### What the task requires
Without including any image, retype the records word for word.

### Data
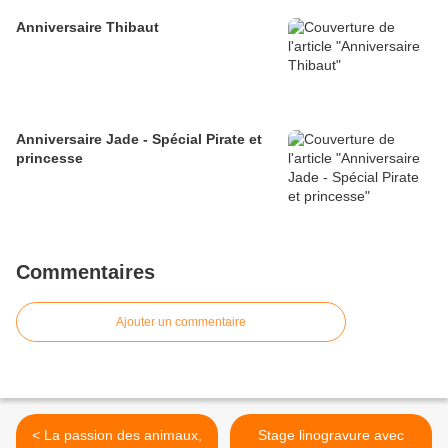
Anniversaire Thibaut
Anniversaire Jade - Spécial Pirate et
princesse
Commentaires
Ajouter un commentaire
< La passion des animaux,
Stage linogravure avec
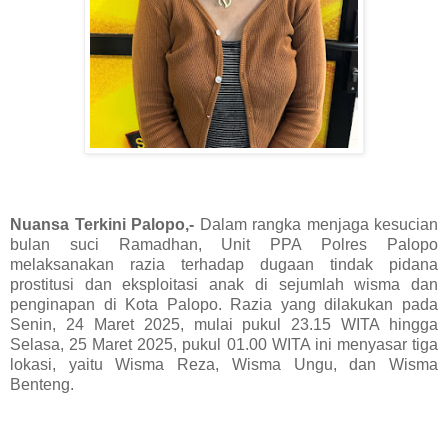
Nuansa Terkini Palopo,-
Dalam rangka menjaga kesucian
bulan suci Ramadhan, Unit PPA Polres Palopo
melaksanakan razia terhadap dugaan tindak pidana
prostitusi dan eksploitasi anak di sejumlah wisma dan
penginapan di Kota Palopo. Razia yang dilakukan pada
Senin, 24 Maret 2025, mulai pukul 23.15 WITA hingga
Selasa, 25 Maret 2025, pukul 01.00 WITA ini menyasar tiga
lokasi, yaitu Wisma Reza, Wisma Ungu, dan Wisma
Benteng.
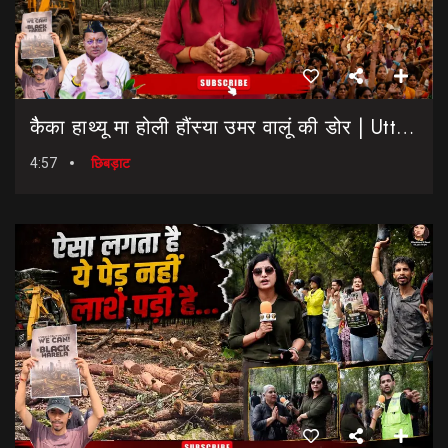
कैैका हाथ्यू मा होली हौंस्या उमर वालूं की डोर | Uttarakhand Election 2027 | Rahul Gandhi In Dehradun
4:57
छिबड़ाट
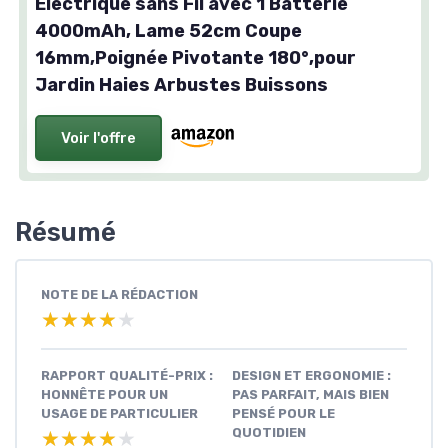
Electrique sans Fil avec 1 Batterie
4000mAh, Lame 52cm Coupe
16mm,Poignée Pivotante 180°,pour
Jardin Haies Arbustes Buissons
Voir l'offre
Résumé
NOTE DE LA RÉDACTION
★★★★★
★★★★★
RAPPORT QUALITÉ-PRIX :
DESIGN ET ERGONOMIE :
HONNÊTE POUR UN
PAS PARFAIT, MAIS BIEN
USAGE DE PARTICULIER
PENSÉ POUR LE
QUOTIDIEN
★★★★★
★★★★★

### Task response
Anniversaire Thibaut
Anniversaire Jade - Spécial Pirate et
princesse
Commentaires
Ajouter un commentaire
< La passion des animaux,
Stage linogravure avec
Nuansa Terkini Palopo,-
Dalam rangka menjaga kesucian
bulan suci Ramadhan, Unit PPA Polres Palopo
melaksanakan razia terhadap dugaan tindak pidana
prostitusi dan eksploitasi anak di sejumlah wisma dan
penginapan di Kota Palopo. Razia yang dilakukan pada
Senin, 24 Maret 2025, mulai pukul 23.15 WITA hingga
Selasa, 25 Maret 2025, pukul 01.00 WITA ini menyasar tiga
lokasi, yaitu Wisma Reza, Wisma Ungu, dan Wisma
Benteng.
कैैका हाथ्यू मा होली हौंस्या उमर वालूं की डोर | Uttarakhand Election 2027 | Rahul Gandhi In Dehradun
4:57
छिबड़ाट
Electrique sans Fil avec 1 Batterie
4000mAh, Lame 52cm Coupe
16mm,Poignée Pivotante 180°,pour
Jardin Haies Arbustes Buissons
Voir l'offre
Résumé
NOTE DE LA RÉDACTION
★★★★★
★★★★★
RAPPORT QUALITÉ-PRIX :
DESIGN ET ERGONOMIE :
HONNÊTE POUR UN
PAS PARFAIT, MAIS BIEN
USAGE DE PARTICULIER
PENSÉ POUR LE
QUOTIDIEN
★★★★★
★★★★★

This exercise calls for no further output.